Kiana Travel Blog› entry 14 of 38 › view all entries
Two thousand gallons of jet-fuel for the helicopter, pallets of supplies and groceries, and several drums of diesel and gasoline are all delivered into Kiana by an old Douglas DC-6 out of Fairbanks, about five hundred and fifty miles away. A flight is due today or tomorrow and I plan to take the motorboat over there, or catch a ride with the helicopter if this rain persists, to photograph the off-loading and to meet its crew.
To announce her arrival, the DC-6 will buzz our camp. That is certainly a sight to behold! She'll be low enough to shudder the wooden floors of our tents. The rumble of her four radial engines will sound like a band of renegade Harley-Davidson motorcycles thundering onto the deserted streets of an otherwise quiet, tranquil town.
Well, the DC-6 did not make it into Kiana today due to bad weather in Fairbanks. Skies here too have been acting strange these past days. After a short but heavy rain, a rainbow arced from the darkened sky and appeared to be thick enough to cut with a knife. We have had rainbows almost every day now for the past week, but nothing like this one.

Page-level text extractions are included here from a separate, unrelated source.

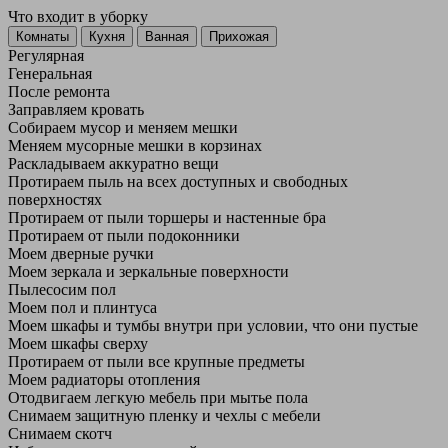
Что входит в уборку
Регу­лярная
Гене­ральная
После ремонта
Заправляем кровать
Собираем мусор и меняем мешки
Меняем мусорные мешки в корзинах
Раскладываем аккуратно вещи
Протираем пыль на всех доступных и свободных
поверхностях
Протираем от пыли торшеры и настенные бра
Протираем от пыли подоконники
Моем дверные ручки
Моем зеркала и зеркальные поверхности
Пылесосим пол
Моем пол и плинтуса
Моем шкафы и тумбы внутри при условии, что они пустые
Моем шкафы сверху
Протираем от пыли все крупные предметы
Моем радиаторы отопления
Отодвигаем легкую мебель при мытье пола
Снимаем защитную пленку и чехлы с мебели
Снимаем скотч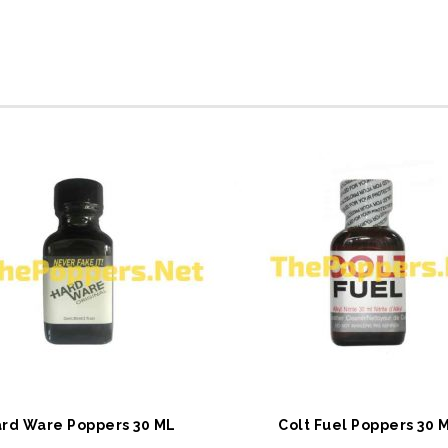
EPETE EKLE
SEPETE EKLE
rd Ware Poppers 30 ML
Colt Fuel Poppers 30 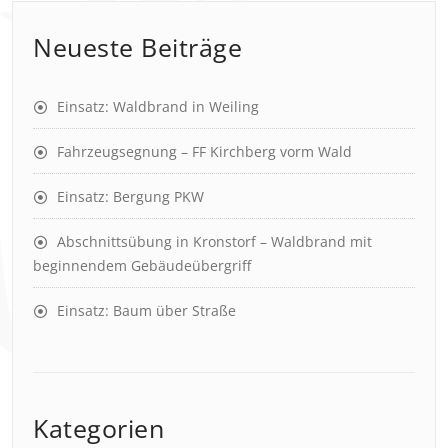
Neueste Beiträge
Einsatz: Waldbrand in Weiling
Fahrzeugsegnung – FF Kirchberg vorm Wald
Einsatz: Bergung PKW
Abschnittsübung in Kronstorf – Waldbrand mit
beginnendem Gebäudeübergriff
Einsatz: Baum über Straße
Kategorien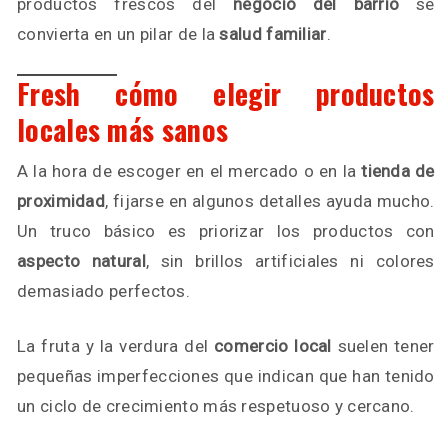
productos frescos del
negocio del barrio
se
convierta en un pilar de la
salud familiar
.
Fresh cómo elegir productos
locales más sanos
A la hora de escoger en el mercado o en la
tienda de
proximidad
, fijarse en algunos detalles ayuda mucho.
Un truco básico es priorizar los productos con
aspecto natural
, sin brillos artificiales ni colores
demasiado perfectos.
La fruta y la verdura del
comercio local
suelen tener
pequeñas imperfecciones que indican que han tenido
un ciclo de crecimiento más respetuoso y cercano.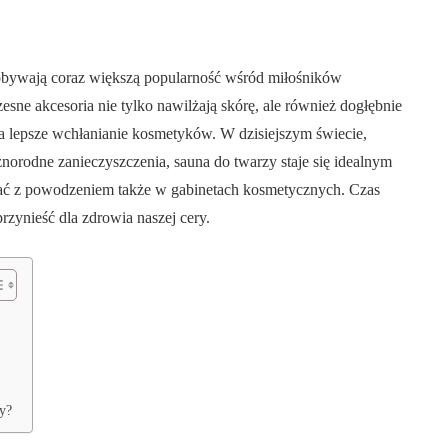
dobywają coraz większą popularność wśród miłośników
esne akcesoria nie tylko nawilżają skórę, ale również dogłębnie
 na lepsze wchłanianie kosmetyków. W dzisiejszym świecie,
óżnorodne zanieczyszczenia, sauna do twarzy staje się idealnym
ć z powodzeniem także w gabinetach kosmetycznych. Czas
przynieść dla zdrowia naszej cery.
y?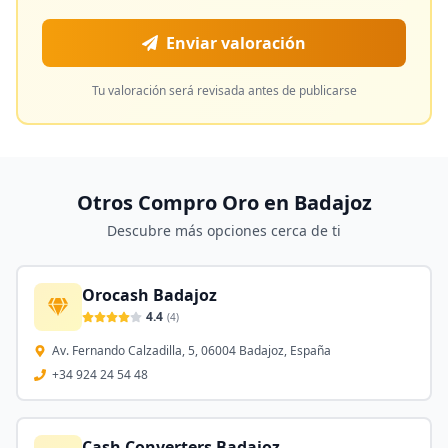
Enviar valoración
Tu valoración será revisada antes de publicarse
Otros Compro Oro en
Badajoz
Descubre más opciones cerca de ti
Orocash Badajoz
4.4
(
4
)
Av. Fernando Calzadilla, 5, 06004 Badajoz, España
+34 924 24 54 48
Cash Converters Badajoz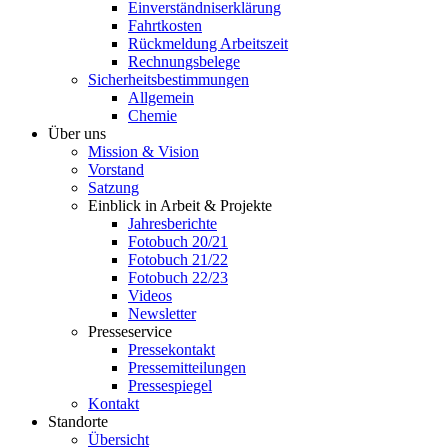
Einverständniserklärung
Fahrtkosten
Rückmeldung Arbeitszeit
Rechnungsbelege
Sicherheitsbestimmungen
Allgemein
Chemie
Über uns
Mission & Vision
Vorstand
Satzung
Einblick in Arbeit & Projekte
Jahresberichte
Fotobuch 20/21
Fotobuch 21/22
Fotobuch 22/23
Videos
Newsletter
Presseservice
Pressekontakt
Pressemitteilungen
Pressespiegel
Kontakt
Standorte
Übersicht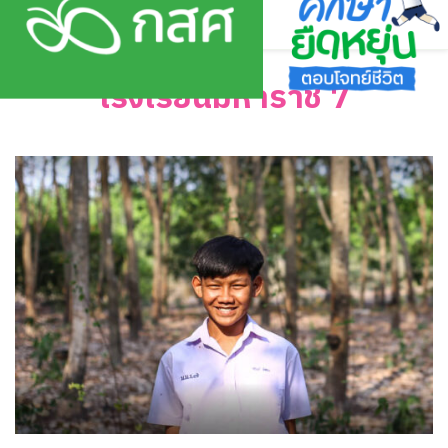
Skip
to
content
โรงเรียนมหาราช 7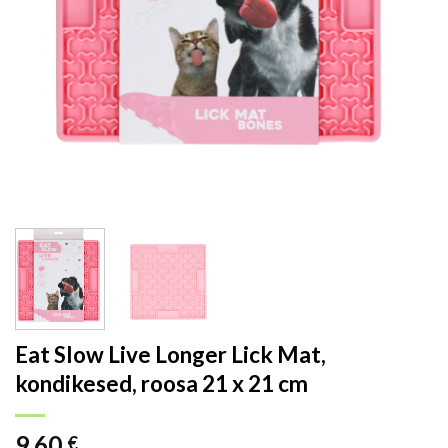
Eat Slow Live Longer Lick Mat,
kondikesed, roosa 21 x 21 cm
9.60
€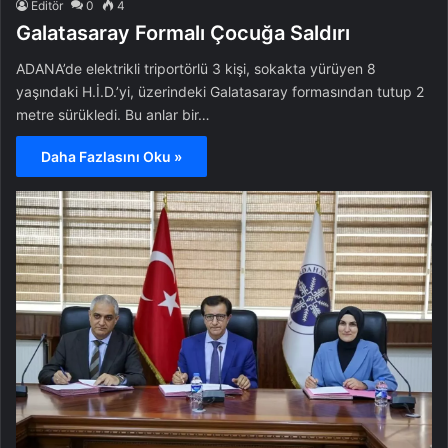
Editör
0
4
Galatasaray Formalı Çocuğa Saldırı
ADANA’de elektrikli triportörlü 3 kişi, sokakta yürüyen 8
yaşındaki H.İ.D.’yi, üzerindeki Galatasaray formasından tutup 2
metre sürükledi. Bu anlar bir…
Daha Fazlasını Oku »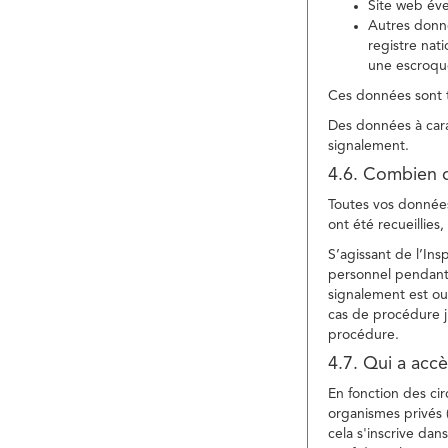
Site web év
Autres donné
registre nat
une escroqu
Ces données sont t
Des données à cara
signalement.
4.6. Combien 
Toutes vos données 
ont été recueillies
S’agissant de l’In
personnel pendant 
signalement est ou
cas de procédure ju
procédure.
4.7. Qui a acc
En fonction des ci
organismes privés (
cela s'inscrive dan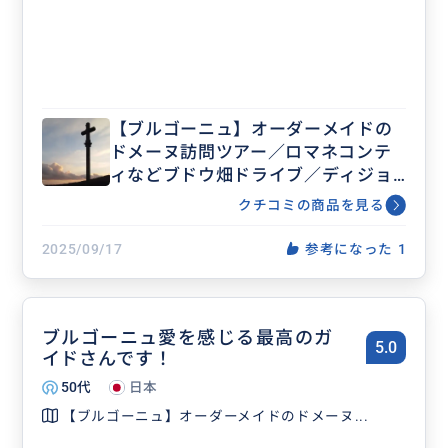
【ブルゴーニュ】オーダーメイドの
ドメーヌ訪問ツアー／ロマネコンテ
ィなどブドウ畑ドライブ／ディジョ
ン・ボーヌ・小さな村など・歴史と
クチコミの商品を見る
アート散策／ご希望に応じてアレン
ジ
2025/09/17
参考になった
1
ブルゴーニュ愛を感じる最高のガ
5.0
イドさんです！
50代
日本
【ブルゴーニュ】オーダーメイドのドメーヌ...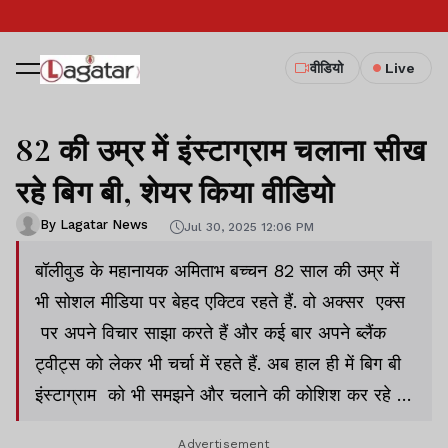
वीडियो
Live
82 की उम्र में इंस्टाग्राम चलाना सीख
रहे बिग बी, शेयर किया वीडियो
By Lagatar News
Jul 30, 2025 12:06 PM
बॉलीवुड के महानायक अमिताभ बच्चन 82 साल की उम्र में
भी सोशल मीडिया पर बेहद एक्टिव रहते हैं. वो अक्सर एक्स
पर अपने विचार साझा करते हैं और कई बार अपने ब्लैंक
ट्वीट्स को लेकर भी चर्चा में रहते हैं. अब हाल ही में बिग बी
इंस्टाग्राम को भी समझने और चलाने की कोशिश कर रहे हैं,
जिसका एक मजेदार वीडियो उन्होंने शेयर किया है.
Advertisement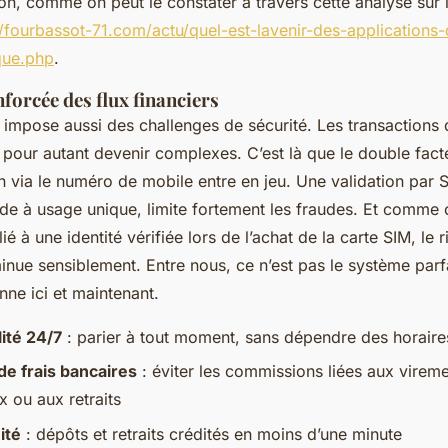
on, comme on peut le constater à travers cette analyse sur 
//fourbassot-71.com/actu/quel-est-lavenir-des-applications-
ique.php
.
nforcée des flux financiers
 impose aussi des challenges de sécurité. Les transactions 
 pour autant devenir complexes. C’est là que le double fact
on via le numéro de mobile entre en jeu. Une validation par 
de à usage unique, limite fortement les fraudes. Et comm
ié à une identité vérifiée lors de l’achat de la carte SIM, le 
nue sensiblement. Entre nous, ce n’est pas le système parfa
onne ici et maintenant.
ité 24/7
: parier à tout moment, sans dépendre des horaire
e frais bancaires
: éviter les commissions liées aux virem
x ou aux retraits
ité
: dépôts et retraits crédités en moins d’une minute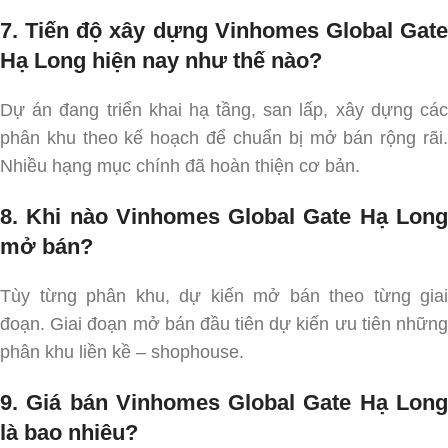
7. Tiến độ xây dựng Vinhomes Global Gate
Hạ Long hiện nay như thế nào?
Dự án đang triển khai hạ tầng, san lấp, xây dựng các
phân khu theo kế hoạch để chuẩn bị mở bán rộng rãi.
Nhiều hạng mục chính đã hoàn thiện cơ bản.
8. Khi nào Vinhomes Global Gate Hạ Long
mở bán?
Tùy từng phân khu, dự kiến mở bán theo từng giai
đoạn. Giai đoạn mở bán đầu tiên dự kiến ưu tiên những
phân khu liền kề – shophouse.
9. Giá bán Vinhomes Global Gate Hạ Long
là bao nhiêu?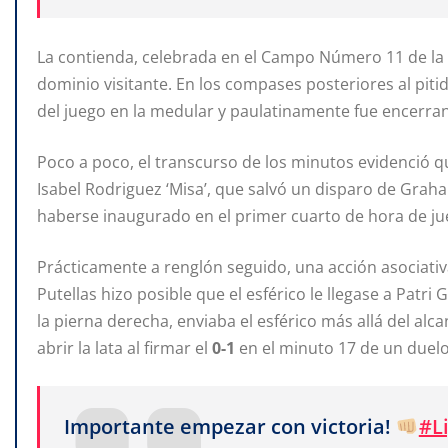
La contienda, celebrada en el Campo Número 11 de la
dominio visitante. En los compases posteriores al pitid
del juego en la medular y paulatinamente fue encerran
Poco a poco, el transcurso de los minutos evidenció q
Isabel Rodriguez ‘Misa’, que salvó un disparo de Grah
haberse inaugurado en el primer cuarto de hora de j
Prácticamente a renglón seguido, una acción asociativ
Putellas hizo posible que el esférico le llegase a Patri
la pierna derecha, enviaba el esférico más allá del al
abrir la lata al firmar el
0-1
en el minuto 17 de un duel
Importante empezar con victoria!
#L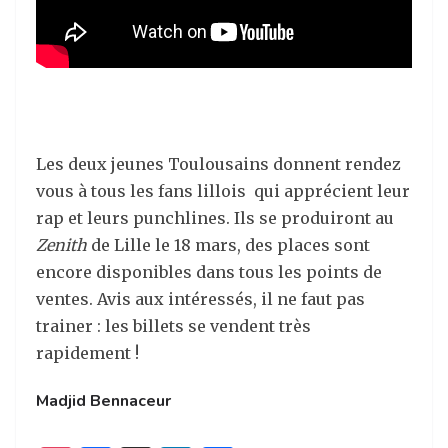
Les deux jeunes Toulousains donnent rendez
vous à tous les fans lillois qui apprécient leur
rap et leurs punchlines. Ils se produiront au
Zenith
de Lille le 18 mars, des places sont
encore disponibles dans tous les points de
ventes. Avis aux intéressés, il ne faut pas
trainer : les billets se vendent très
rapidement !
Madjid Bennaceur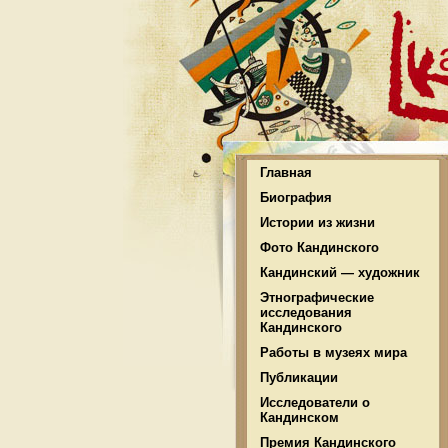
Главная
Биография
Истории из жизни
Фото Кандинского
Кандинский — художник
Этнографические
исследования
Кандинского
Работы в музеях мира
Публикации
Исследователи о
Кандинском
Премия Кандинского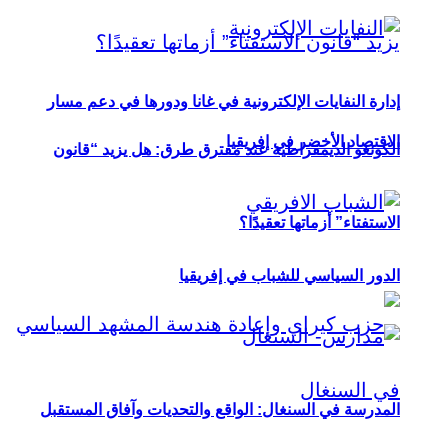
إدارة النفايات الإلكترونية في غانا ودورها في دعم مسار
الاقتصاد الأخضر في إفريقيا
الكونغو الديمقراطية عند مفترق طرق: هل يزيد “قانون
الاستفتاء” أزماتها تعقيدًا؟
الدور السياسي للشباب في إفريقيا
المدرسة في السنغال: الواقع والتحديات وآفاق المستقبل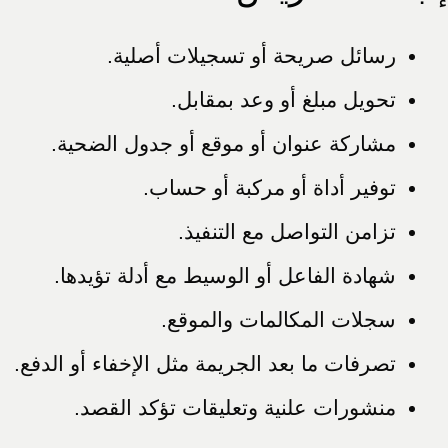
رسائل صريحة أو تسجيلات أصلية.
تحويل مبلغ أو وعد بمقابل.
مشاركة عنوان أو موقع أو جدول الضحية.
توفير أداة أو مركبة أو حساب.
تزامن التواصل مع التنفيذ.
شهادة الفاعل أو الوسيط مع أدلة تؤيدها.
سجلات المكالمات والموقع.
تصرفات ما بعد الجريمة مثل الإخفاء أو الدفع.
منشورات علنية وتعليقات تؤكد القصد.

The season is changing rapidly. The midnight sun is fading by eight to nine minutes each night and by tonight's sky, not gracefully. Ragged dark clouds whipped violently through an oddly orange sky. Later, by 1:00 a.m., the clouds thinned and took on a normal reddish glow. Within a week or so we should see our first stars since May. And with them, the northern lights.